Try it: Please print every record below exactly as written, leaving out the pictures.

Data to use:
===

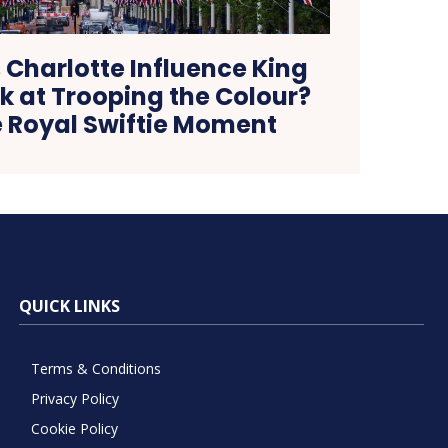
 Charlotte Influence King
k at Trooping the Colour?
e Royal Swiftie Moment
QUICK LINKS
Terms & Conditions
Privacy Policy
Cookie Policy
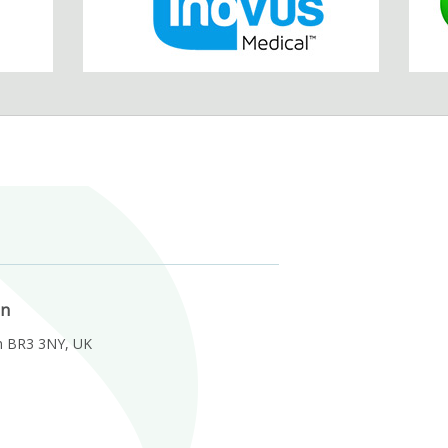
on
m BR3 3NY, UK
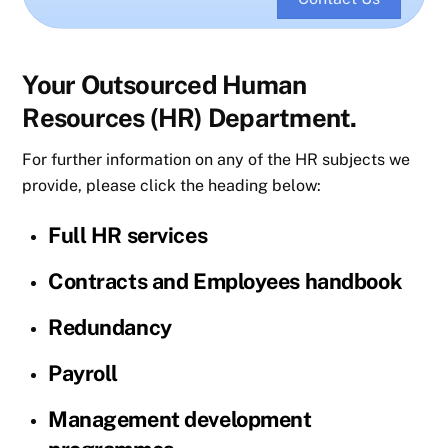
Your Outsourced Human
Resources (HR) Department.
For further information on any of the HR subjects we
provide, please click the heading below:
Full HR services
Contracts and Employees handbook
Redundancy
Payroll
Management development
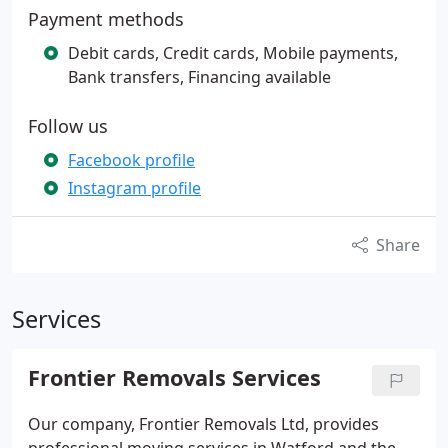
Payment methods
Debit cards, Credit cards, Mobile payments,
Bank transfers, Financing available
Follow us
Facebook profile
Instagram profile
Share
Services
Frontier Removals Services
Our company, Frontier Removals Ltd, provides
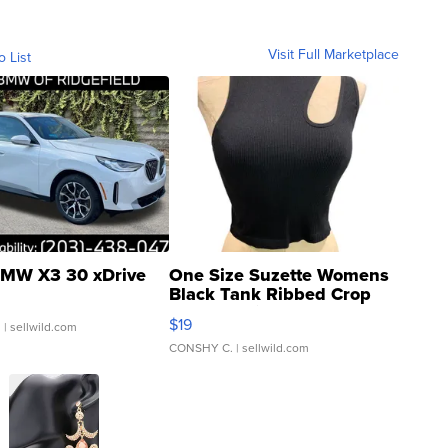
Visit Full Marketplace
o List
MW X3 30 xDrive
One Size Suzette Womens
Black Tank Ribbed Crop
Asymmetrical ...
$19
.
| sellwild.com
CONSHY C.
| sellwild.com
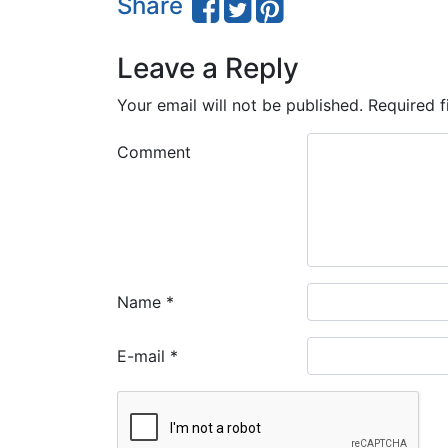
Share
Leave a Reply
Your email will not be published.
Required f
Comment
Name
*
E-mail
*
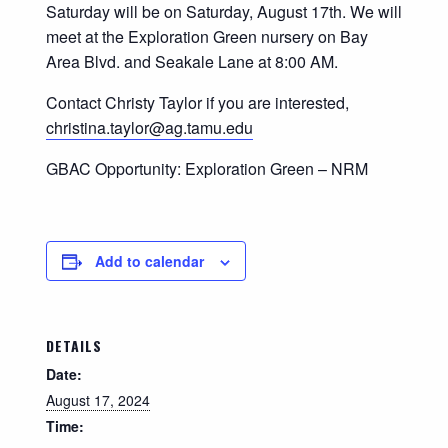
Saturday will be on Saturday, August 17th. We will
meet at the Exploration Green nursery on Bay
Area Blvd. and Seakale Lane at 8:00 AM.
Contact Christy Taylor if you are interested,
christina.taylor@ag.tamu.edu
GBAC Opportunity: Exploration Green – NRM
Add to calendar
DETAILS
Date:
August 17, 2024
Time:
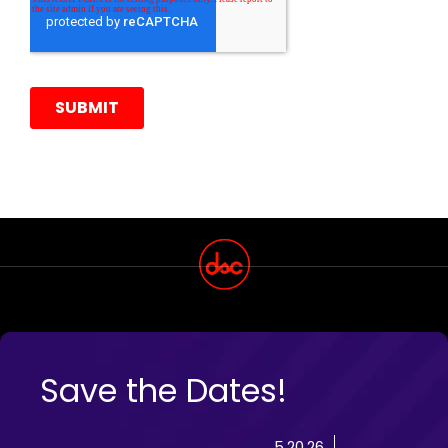
Save the Dates!
5.20.26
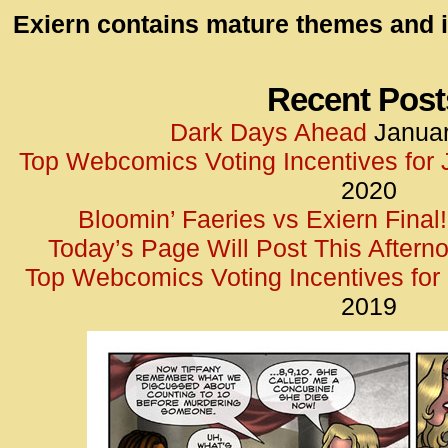
id=UA-
Exiern contains mature themes and i
<script
window.
functi
Recent Post
gtag(‘j
Dark Days Ahead
Januar
gtag(‘c
Top Webcomics Voting Incentives for
</scrip
2020
Bloomin’ Faeries vs Exiern Final!
Today’s Page Will Post This Aftern
Top Webcomics Voting Incentives fo
2019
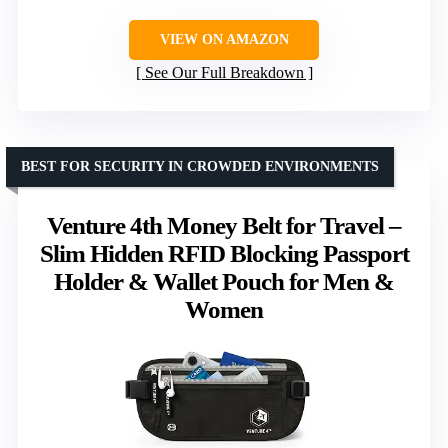
VIEW ON AMAZON
See Our Full Breakdown
BEST FOR SECURITY IN CROWDED ENVIRONMENTS
Venture 4th Money Belt for Travel –
Slim Hidden RFID Blocking Passport
Holder & Wallet Pouch for Men &
Women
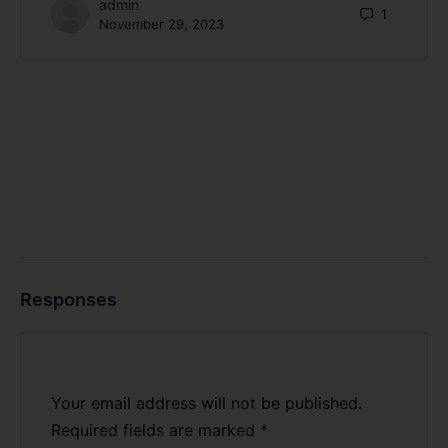
admin
1
November 29, 2023
Responses
Your email address will not be published.
Required fields are marked
*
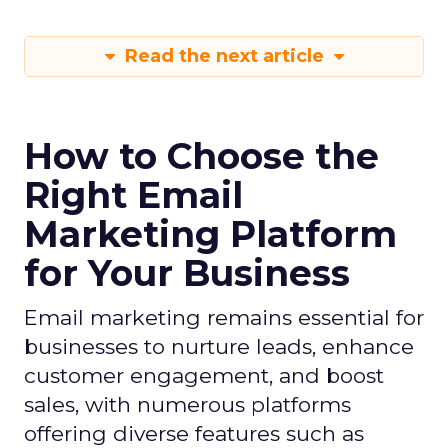
Read the next article
How to Choose the
Right Email
Marketing Platform
for Your Business
Email marketing remains essential for
businesses to nurture leads, enhance
customer engagement, and boost
sales, with numerous platforms
offering diverse features such as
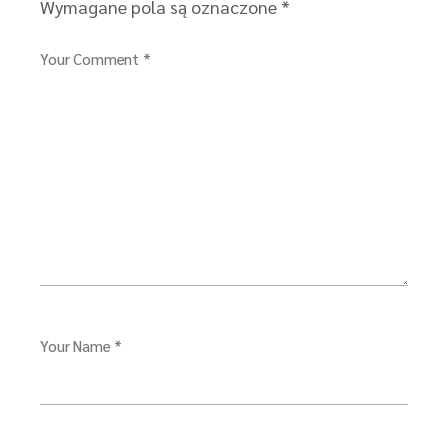
Wymagane pola są oznaczone
*
Your Comment *
Your Name *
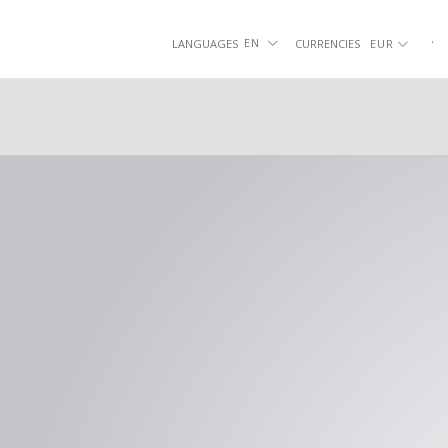
Skip
to
.
|
.
EN
LANGUAGES
CURRENCIES
EUR
content
SHOES
SLIPPERS
SMO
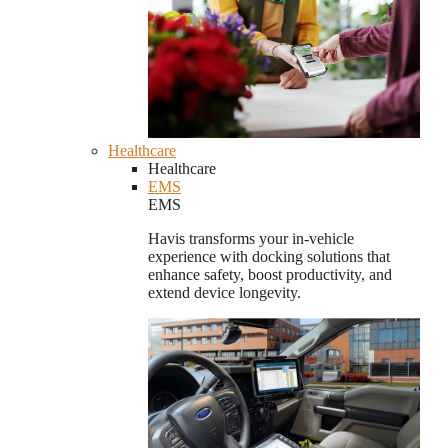
Healthcare
Healthcare
EMS
EMS
Havis transforms your in-vehicle
experience with docking solutions that
enhance safety, boost productivity, and
extend device longevity.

===

Expected output:
 Charlotte Influence King
k at Trooping the Colour?
e Royal Swiftie Moment
QUICK LINKS
Terms & Conditions
Privacy Policy
Cookie Policy
on
m BR3 3NY, UK
Your Outsourced Human
Resources (HR) Department.
For further information on any of the HR subjects we
provide, please click the heading below:
Full HR services
Contracts and Employees handbook
Redundancy
Payroll
Management development
Payment methods
Debit cards, Credit cards, Mobile payments,
Bank transfers, Financing available
Follow us
Facebook profile
Instagram profile
Share
Services
Frontier Removals Services
Our company, Frontier Removals Ltd, provides
Visit Full Marketplace
o List
MW X3 30 xDrive
One Size Suzette Womens
Black Tank Ribbed Crop
Asymmetrical ...
$19
.
| sellwild.com
CONSHY C.
| sellwild.com
Share
Leave a Reply
Your email will not be published.
Required f
Comment
Name
*
E-mail
*
Saturday will be on Saturday, August 17th. We will
meet at the Exploration Green nursery on Bay
Area Blvd. and Seakale Lane at 8:00 AM.
Contact Christy Taylor if you are interested,
christina.taylor@ag.tamu.edu
GBAC Opportunity: Exploration Green – NRM
Add to calendar
DETAILS
Date:
August 17, 2024
Time:
Save the Dates!
5.20.26
id=UA-
Exiern contains mature themes and i
<script
window.
functi
Recent Post
gtag(‘j
Dark Days Ahead
Januar
gtag(‘c
Top Webcomics Voting Incentives for
</scrip
2020
Bloomin’ Faeries vs Exiern Final!
Today’s Page Will Post This Aftern
Top Webcomics Voting Incentives fo
2019
VIEW ON AMAZON
See Our Full Breakdown
BEST FOR SECURITY IN CROWDED ENVIRONMENTS
Venture 4th Money Belt for Travel –
Slim Hidden RFID Blocking Passport
Holder & Wallet Pouch for Men &
Women
admin
1
November 29, 2023
Responses
Your email address will not be published.
Required fields are marked
*
Read the next article
How to Choose the
Right Email
Marketing Platform
for Your Business
Email marketing remains essential for
businesses to nurture leads, enhance
customer engagement, and boost
sales, with numerous platforms
offering diverse features such as
Wymagane pola są oznaczone
*
Your Comment *
Your Name *
Skip
to
.
|
.
EN
LANGUAGES
CURRENCIES
EUR
content
SHOES
SLIPPERS
SMO
Healthcare
Healthcare
EMS
EMS
Havis transforms your in-vehicle
experience with docking solutions that
enhance safety, boost productivity, and
extend device longevity.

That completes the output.